About this task: Work out how many lines below contain the word "instances". Only the number is wanted.

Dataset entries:
= = = = = = =

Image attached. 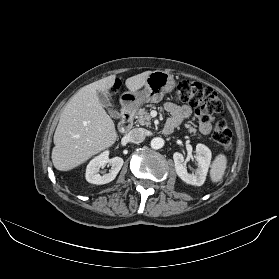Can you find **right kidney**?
I'll use <instances>...</instances> for the list:
<instances>
[{"label":"right kidney","mask_w":279,"mask_h":279,"mask_svg":"<svg viewBox=\"0 0 279 279\" xmlns=\"http://www.w3.org/2000/svg\"><path fill=\"white\" fill-rule=\"evenodd\" d=\"M111 165L109 173L103 175L99 174L100 168H103L106 164ZM123 159L120 157H113L109 159V151H104L94 159H92L86 168V180L91 184H107L115 179L120 169L123 166Z\"/></svg>","instance_id":"1"}]
</instances>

= = = = = = =

Written reply: 3